Human
history has largely been the story of destructive human impact on the natural
world. Deforestation is at least as old as civilization and is specifically
mentioned in Plato’s dialogue Critias. There is indirect evidence for salt buildup, resulting from irrigation,
that damaged the grain fields of Mesopotamia thousands of years ago. Since the
explosion of both human technology and population, our impacts have become
extensive enough to alter the entire ecosystem of the Earth, ushering in a new
geological age, the Anthropocene (the epoch of humans).
Nature
will eventually clean up our mess. The problem is that this cleanup can take
such a long time that our civilization will not be able to persist while the
Earth cleans up our mess. We are like the massive dinosaurs that, at the end of
the Cretaceous, required daily masses of food. When the asteroid plunged the
world first into a pizza-oven fire and then into darkness caused massive
disruption of food chains, life recuperated, but the dinosaurs, who could not
persist through this interruption, did not.
Occasionally,
however, human cultures have invented technologies that reduced our impact on
the Earth. One of the best examples of this is terraces. Agriculture always
causes soil erosion, the loss of the very soil on which agriculture depends.

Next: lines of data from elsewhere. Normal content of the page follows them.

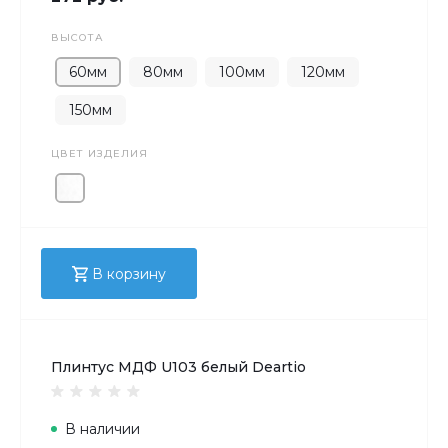
ВЫСОТА
60мм
80мм
100мм
120мм
150мм
ЦВЕТ ИЗДЕЛИЯ
В корзину
Плинтус МДФ U103 белый Deartio
В наличии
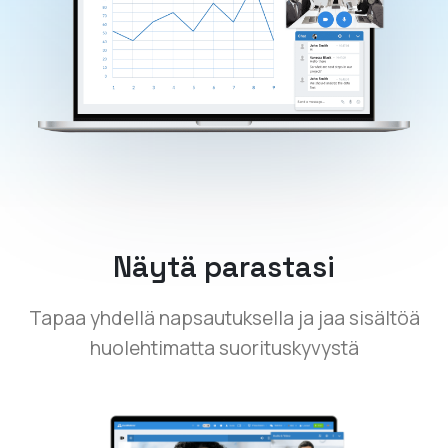
Näytä parastasi
Tapaa yhdellä napsautuksella ja jaa sisältöä
huolehtimatta suorituskyvystä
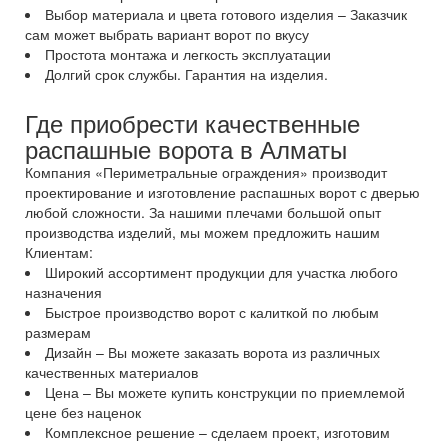
Выбор материала и цвета готового изделия – Заказчик
сам может выбрать вариант ворот по вкусу
Простота монтажа и легкость эксплуатации
Долгий срок службы. Гарантия на изделия.
Где приобрести качественные
распашные ворота в Алматы
Компания «Периметральные ограждения» производит
проектирование и изготовление распашных ворот с дверью
любой сложности. За нашими плечами большой опыт
производства изделий, мы можем предложить нашим
Клиентам:
Широкий ассортимент продукции для участка любого
назначения
Быстрое производство ворот с калиткой по любым
размерам
Дизайн – Вы можете заказать ворота из различных
качественных материалов
Цена – Вы можете купить конструкции по приемлемой
цене без наценок
Комплексное решение – сделаем проект, изготовим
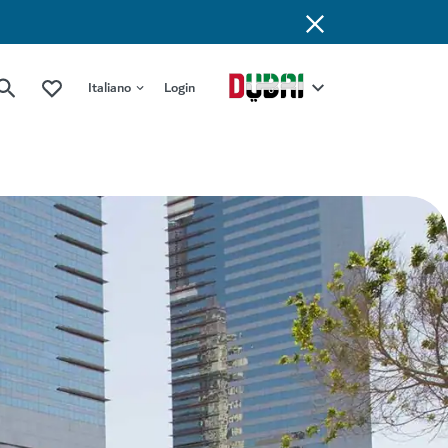
Italiano
Login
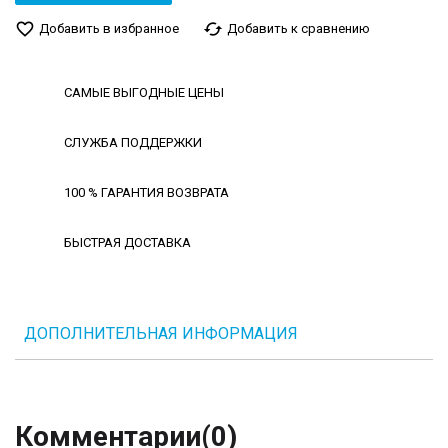
favorite_border
cached
Добавить в избранное
Добавить к сравнению
САМЫЕ ВЫГОДНЫЕ ЦЕНЫ
СЛУЖБА ПОДДЕРЖКИ
100 % ГАРАНТИЯ ВОЗВРАТА
БЫСТРАЯ ДОСТАВКА
ДОПОЛНИТЕЛЬНАЯ ИНФОРМАЦИЯ
Комментарии
(0)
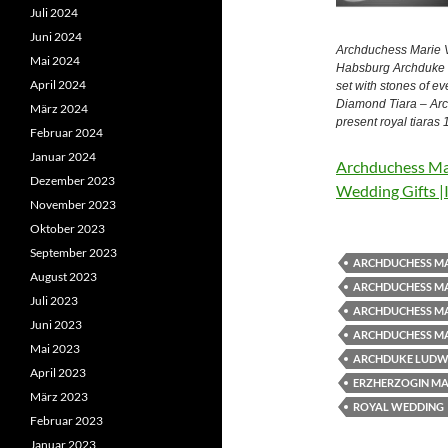
Juli 2024
Juni 2024
Archduchess Marie Va
Mai 2024
Habsburg Archduke L
April 2024
set with stones of ev
Diamond Tiara – Arc
März 2024
present royal tiaras
Februar 2024
Januar 2024
Archduchess Mar
Dezember 2023
Wedding Gifts |
November 2023
Oktober 2023
September 2023
ARCHDUCHESS MA
August 2023
ARCHDUCHESS MA
Juli 2023
ARCHDUCHESS MA
Juni 2023
ARCHDUCHESS MA
Mai 2023
ARCHDUKE LUDWI
April 2023
ERZHERZOGIN MAR
März 2023
ROYAL WEDDING
Februar 2023
Januar 2023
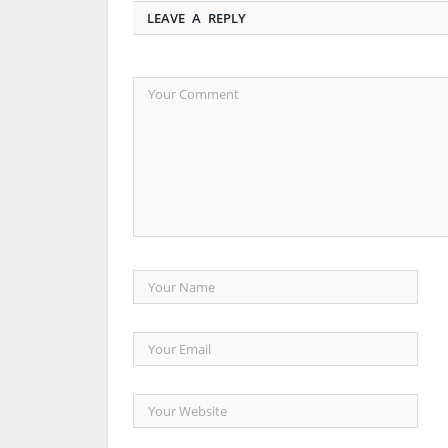
LEAVE A REPLY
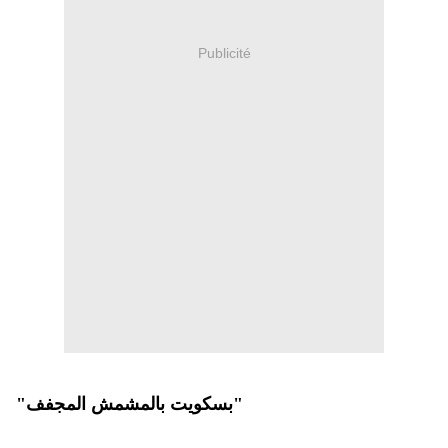
Publicité
"بسكويت بالمشمش المجفف"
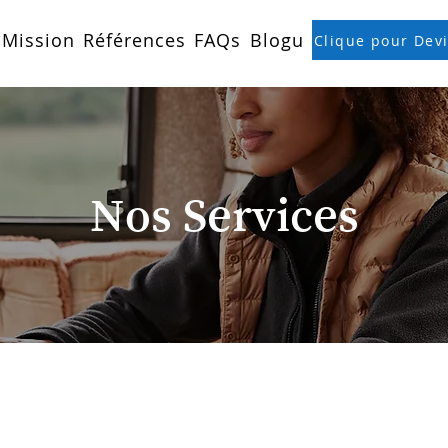
Mission
Références
FAQs
Blogue
Clique pour Dev
Nos Services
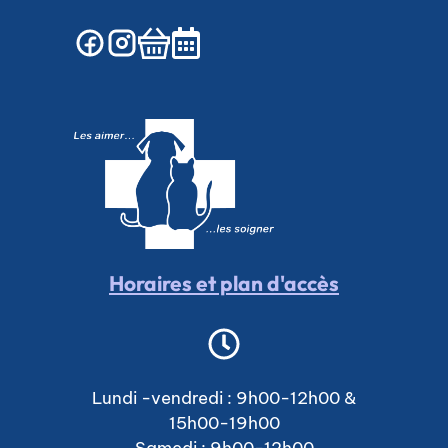
Horaires et plan d'accès
Lundi -vendredi : 9h00-12h00 &
15h00-19h00
Samedi : 9h00-12h00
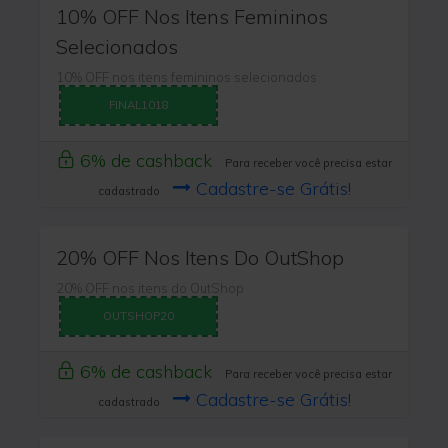
10% OFF Nos Itens Femininos
Selecionados
10% OFF nos itens femininos selecionados
FINAL1018
6% de cashback
Para receber você precisa estar
Cadastre-se Grátis!
cadastrado
20% OFF Nos Itens Do OutShop
20% OFF nos itens do OutShop
OUTSHOP20
6% de cashback
Para receber você precisa estar
Cadastre-se Grátis!
cadastrado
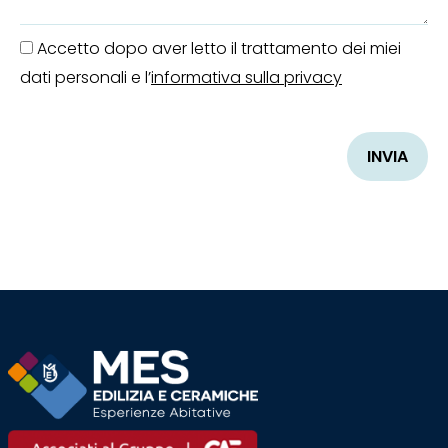
Accetto dopo aver letto il trattamento dei miei
dati personali e l’
informativa sulla privacy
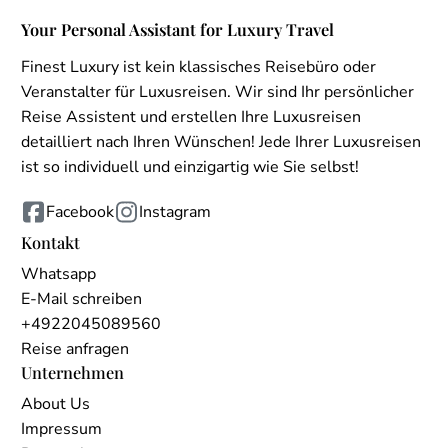
Your Personal Assistant for Luxury Travel
Finest Luxury ist kein klassisches Reisebüro oder
Veranstalter für Luxusreisen. Wir sind Ihr persönlicher
Reise Assistent und erstellen Ihre Luxusreisen
detailliert nach Ihren Wünschen! Jede Ihrer Luxusreisen
ist so individuell und einzigartig wie Sie selbst!
Facebook
Instagram
Kontakt
Whatsapp
E-Mail schreiben
+4922045089560
Reise anfragen
Unternehmen
About Us
Impressum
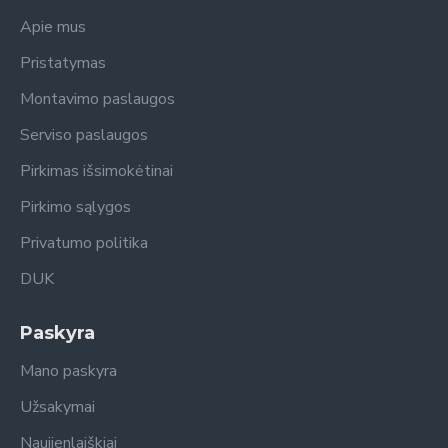
Apie mus
Pristatymas
Montavimo paslaugos
Serviso paslaugos
Pirkimas išsimokėtinai
Pirkimo sąlygos
Privatumo politika
DUK
Paskyra
Mano paskyra
Užsakymai
Naujienlaiškiai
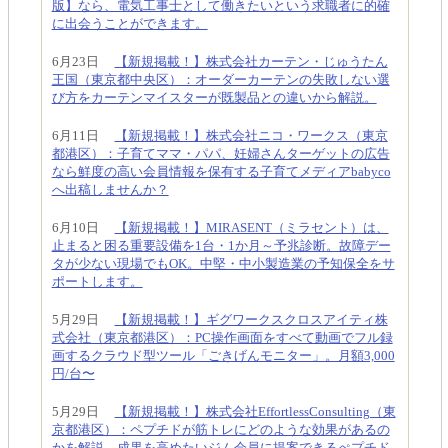
版】なら、電気工事士として働きたいという求職者に的確
に出会うことができます。
6月23日
【新規掲載！】株式会社カーテン・じゅうたん
王国（東京都中央区）：オーダーカーテンの失敗しない選
び方をカーテンマイスターが既製品との違いから解説。
6月11日
【新規掲載！】株式会社ニコ・ワークス（東京
都港区）：子育てママ・パパ、妊婦さんターゲットの広告
なら鮮度の高い会員情報を保有する子育てメディアbabyco
へ出稿しませんか？
6月10日
【新規掲載！】MIRASENT（ミラセント）は、
止まると困る重要設備を1台・1か月～予兆診断。故障デー
タが少ない現場でもOK。中堅・中小製造業の予知保全をサ
ポートします。
5月29日
【新規掲載！】ギグワークスクロスアイティ株
式会社（東京都港区）：PC操作画面をすべて動画でフル録
画するクラウド型ツール「ごきげんモニター」。月額3,000
円/台〜
5月29日
【新規掲載！】株式会社EffortlessConsulting（東
京都港区）：ペプチドが筋トレにどのような効果があるの
かを解説。成果を高めたいジム会員に提案できるぺプチド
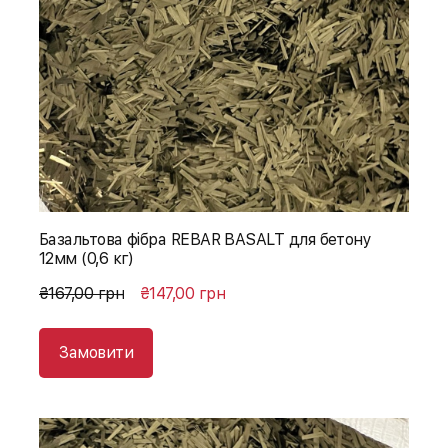
Базальтова фібра REBAR BASALT для бетону
12мм (0,6 кг)
₴167,00 грн
₴147,00 грн
Замовити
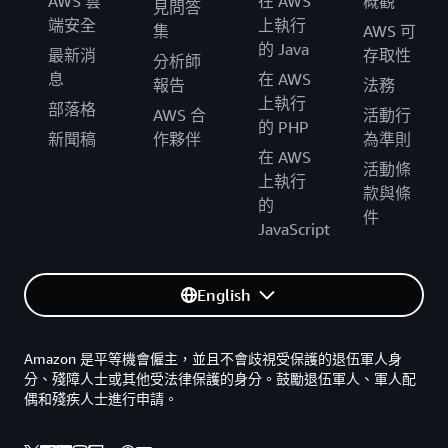
AWS 雲
在 AWS
概觀
見問答
端安全
上執行
集
AWS 可
的 Java
最新消
存取性
分析師
息
在 AWS
報告
法務
上執行
部落格
AWS 合
活動行
的 PHP
新聞稿
作夥伴
為準則
在 AWS
活動條
上執行
款與條
的
件
JavaScript
English
Amazon 是平等機會僱主，並且不會歧視受保護的退伍軍人身
分、殘障人士或其他受法律保護的身分。鼓勵退伍軍人、軍人配
偶和殘疾人士進行申請。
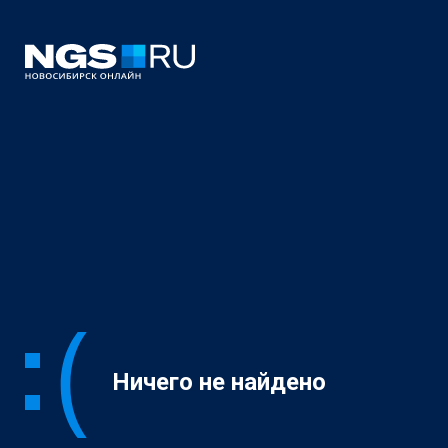
Ничего не найдено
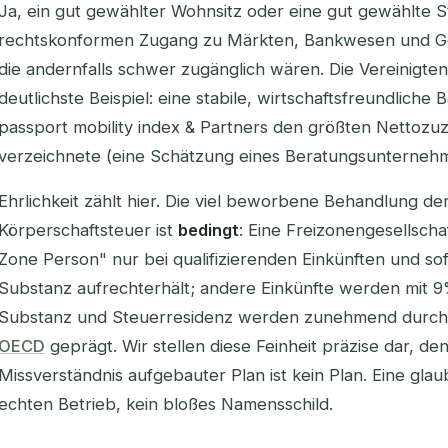
Ja, ein gut gewählter Wohnsitz oder eine gut gewählte 
rechtskonformen Zugang zu Märkten, Bankwesen und Ge
die andernfalls schwer zugänglich wären. Die Vereinigte
deutlichste Beispiel: eine stabile, wirtschaftsfreundliche B
passport mobility index & Partners den größten Nettozuz
verzeichnete (eine Schätzung eines Beratungsunterneh
Ehrlichkeit zählt hier. Die viel beworbene Behandlung d
Körperschaftsteuer ist
bedingt
: Eine Freizonengesellschaf
Zone Person" nur bei qualifizierenden Einkünften und sof
Substanz aufrechterhält; andere Einkünfte werden mit 
Substanz und Steuerresidenz werden zunehmend durch i
OECD
geprägt. Wir stellen diese Feinheit präzise dar, de
Missverständnis aufgebauter Plan ist kein Plan. Eine gla
echten Betrieb, kein bloßes Namensschild.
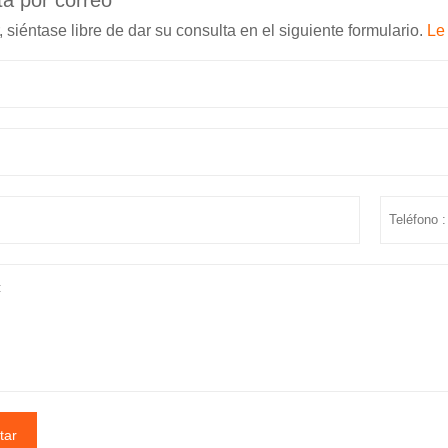
ta por correo
, siéntase libre de dar su consulta en el siguiente formulario.
Le
tar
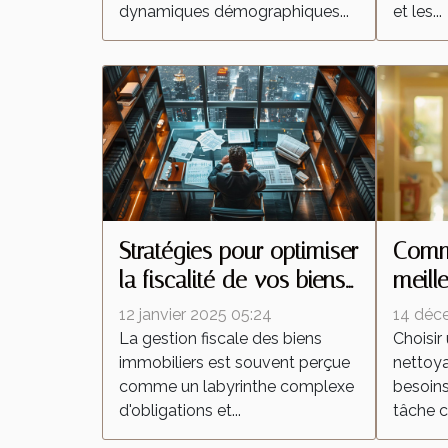
dynamiques démographiques...
et les...
Stratégies pour optimiser
Comme
la fiscalité de vos biens
meill
immobiliers
netto
12 janvier 2025 05:24
14 déc
besoi
La gestion fiscale des biens
Choisir
immobiliers est souvent perçue
nettoy
comme un labyrinthe complexe
besoins
d'obligations et...
tâche c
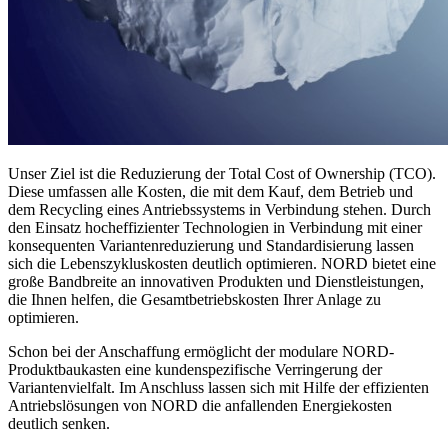
Unser Ziel ist die Reduzierung der Total Cost of Ownership (TCO).
Diese umfassen alle Kosten, die mit dem Kauf, dem Betrieb und
dem Recycling eines Antriebssystems in Verbindung stehen. Durch
den Einsatz hocheffizienter Technologien in Verbindung mit einer
konsequenten Variantenreduzierung und Standardisierung lassen
sich die Lebenszykluskosten deutlich optimieren. NORD bietet eine
große Bandbreite an innovativen Produkten und Dienstleistungen,
die Ihnen helfen, die Gesamtbetriebskosten Ihrer Anlage zu
optimieren.
Schon bei der Anschaffung ermöglicht der modulare NORD-
Produktbaukasten eine kundenspezifische Verringerung der
Variantenvielfalt. Im Anschluss lassen sich mit Hilfe der effizienten
Antriebslösungen von NORD die anfallenden Energiekosten
deutlich senken.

But this erosion is greatly reduced by the use of terraces. As the rain water
runs downhill, it slows down on each terrace and lets the soil settle before
proceeding further down the hill. Sometimes terraces wash away, but they have
had the overall effect of reducing erosion. Terrace agriculture, especially of
rice, can continue for centuries.
We
cannot simply relax and assume that somehow human culture will solve our
environmental problems. Terraces reduce soil erosion, but somebody had to invent terraces. Terraces may have been invented
over and over in separate locations. It required human creativity and will.
Whoever
invented terraces did not do so in order to save the Earth. They did so because
they wanted to save their own farmlands from the ravages of erosion. The
long-term and widespread effect was to help save the Earth.
Today,
one of our biggest challenges is global warming. What can we do about it? We can
invent new technologies that allow us to use less energy in order to achieve
our goals or find new sources of energy that do not emit carbon dioxide. Human
technological creativity has given us a dazzling array of such inventions, from
wind generators to LED bulbs to solar power.
But
these things do not simply happen. Somebody has to do them. And it requires an
initial investment to get the technology started. In modern society this occurs
best with government support of invention and application. And many countries
are doing a much, much better job of this than the United States. Western
European countries, China, and Japan are examples of places where the
government invests heavily in new energy technology. Already, the people in
these countries are reaping the benefits of these investments. That is, the
taxpayers that supported these projects are seeing the benefits of their tax
money. In contrast, the American government seems hostile toward alternative
energy development. This has been the case for a long time. Most wind
generators come from China and Denmark, not because Americans can’t invent good
wind generators but because China and European countries have invested in wind
generator development. This is part of a general Trump Administration hostility
toward science. Republicans see basic scientific research (e.g., into ecology
and evolution) as a threat to their beliefs, and they actively oppose applied
research into alternative energy as a threat to the oil companies who give them
so much money.
It is as
if, thousands of years ago, ancient governments actively opposed the adoption
of terraces and insisted on the continuation of soil erosion.